◆ TASK ◆
Please say how many lines in the records below contain the word "have", giving only the number.

----------------

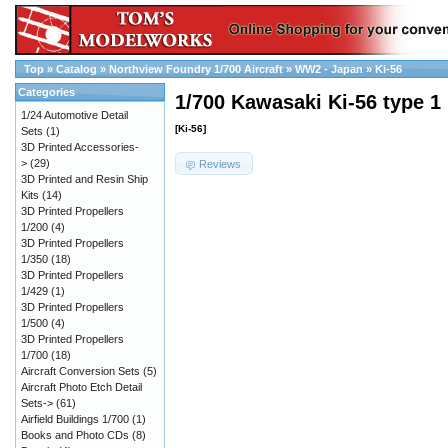
Top
»
Catalog
»
Northview Foundry 1/700 Aircraft
»
WW2 - Japan
»
Ki-56
Categories
1/700 Kawasaki Ki-56 type 1
1/24 Automotive Detail
[Ki-56]
Sets
(1)
3D Printed Accessories-
>
(29)
Reviews
3D Printed and Resin Ship
Kits
(14)
3D Printed Propellers
1/200
(4)
3D Printed Propellers
1/350
(18)
3D Printed Propellers
1/429
(1)
3D Printed Propellers
1/500
(4)
3D Printed Propellers
1/700
(18)
Aircraft Conversion Sets
(5)
Aircraft Photo Etch Detail
Sets->
(61)
Airfield Buildings 1/700
(1)
Books and Photo CDs
(8)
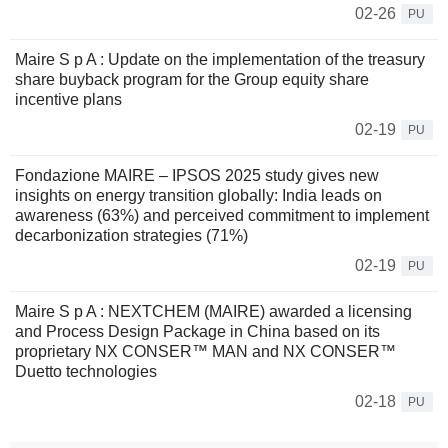
02-26
PU
Maire S p A : Update on the implementation of the treasury
share buyback program for the Group equity share
incentive plans
02-19
PU
Fondazione MAIRE – IPSOS 2025 study gives new
insights on energy transition globally: India leads on
awareness (63%) and perceived commitment to implement
decarbonization strategies (71%)
02-19
PU
Maire S p A : NEXTCHEM (MAIRE) awarded a licensing
and Process Design Package in China based on its
proprietary NX CONSER™ MAN and NX CONSER™
Duetto technologies
02-18
PU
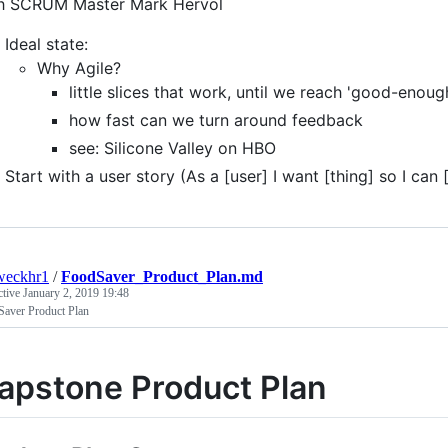
ith SCRUM Master Mark Hervol ​
Ideal state:
Why Agile?
little slices that work, until we reach 'good-enoug
how fast can we turn around feedback
see: Silicone Valley on HBO
Start with a user story (As a [user] I want [thing] so I can [
weckhr1
/
FoodSaver_Product_Plan.md
ctive
January 2, 2019 19:48
Saver Product Plan
apstone Product Plan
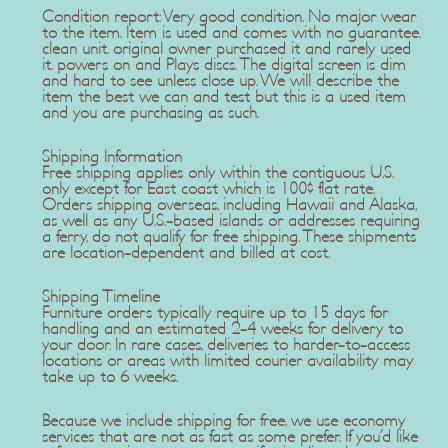
Condition report: Very good condition. No major wear
to the item. Item is used and comes with no guarantee.
clean unit. original owner purchased it and rarely used
it. powers on and Plays discs. The digital screen is dim
and hard to see unless close up. We will describe the
item the best we can and test but this is a used item
and you are purchasing as such.
Shipping Information
Free shipping applies only within the contiguous U.S.
only except for East coast which is 100$ flat rate.
Orders shipping overseas, including Hawaii and Alaska,
as well as any U.S.-based islands or addresses requiring
a ferry, do not qualify for free shipping. These shipments
are location-dependent and billed at cost.
Shipping Timeline
Furniture orders typically require up to 15 days for
handling and an estimated 2-4 weeks for delivery to
your door. In rare cases, deliveries to harder-to-access
locations or areas with limited courier availability may
take up to 6 weeks.
Because we include shipping for free, we use economy
services that are not as fast as some prefer. If you'd like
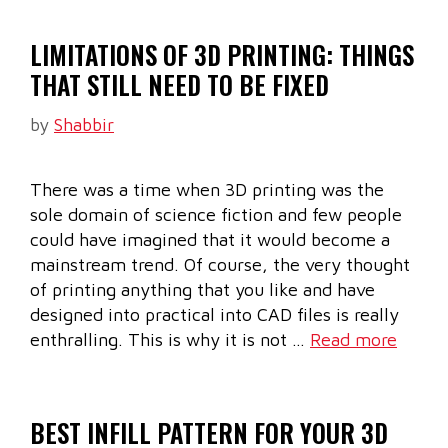
LIMITATIONS OF 3D PRINTING: THINGS
THAT STILL NEED TO BE FIXED
by
Shabbir
There was a time when 3D printing was the
sole domain of science fiction and few people
could have imagined that it would become a
mainstream trend. Of course, the very thought
of printing anything that you like and have
designed into practical into CAD files is really
enthralling. This is why it is not …
Read more
BEST INFILL PATTERN FOR YOUR 3D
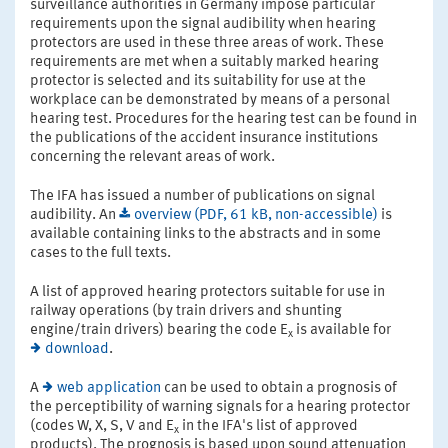
surveillance authorities in Germany impose particular
requirements upon the signal audibility when hearing
protectors are used in these three areas of work. These
requirements are met when a suitably marked hearing
protector is selected and its suitability for use at the
workplace can be demonstrated by means of a personal
hearing test. Procedures for the hearing test can be found in
the publications of the accident insurance institutions
concerning the relevant areas of work.
The IFA has issued a number of publications on signal
audibility. An
overview (PDF, 61 kB, non-accessible)
is
available containing links to the abstracts and in some
cases to the full texts.
A list of approved hearing protectors suitable for use in
railway operations (by train drivers and shunting
engine/train drivers) bearing the code E
is available for
x
download
.
A
web application
can be used to obtain a prognosis of
the perceptibility of warning signals for a hearing protector
(codes W, X, S, V and E
in the IFA's list of approved
x
products). The prognosis is based upon sound attenuation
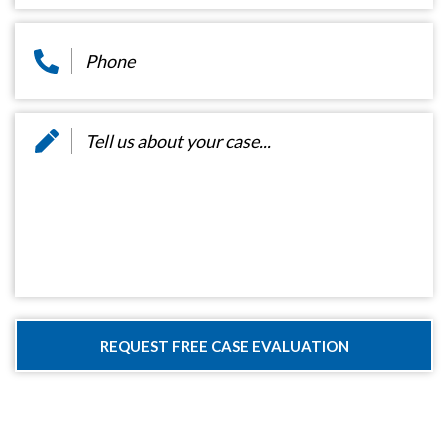
Phone
*
Message
*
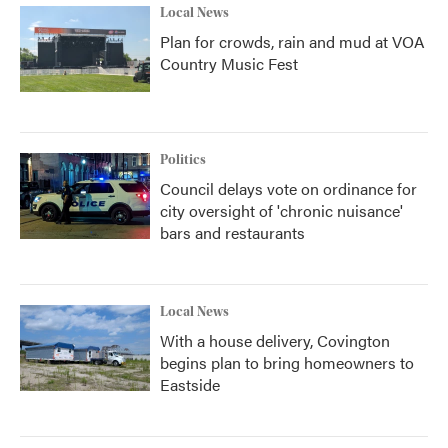
Local News
Plan for crowds, rain and mud at VOA
Country Music Fest
Politics
Council delays vote on ordinance for
city oversight of 'chronic nuisance'
bars and restaurants
Local News
With a house delivery, Covington
begins plan to bring homeowners to
Eastside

----------------

◆ TASK SOLUTION ◆
2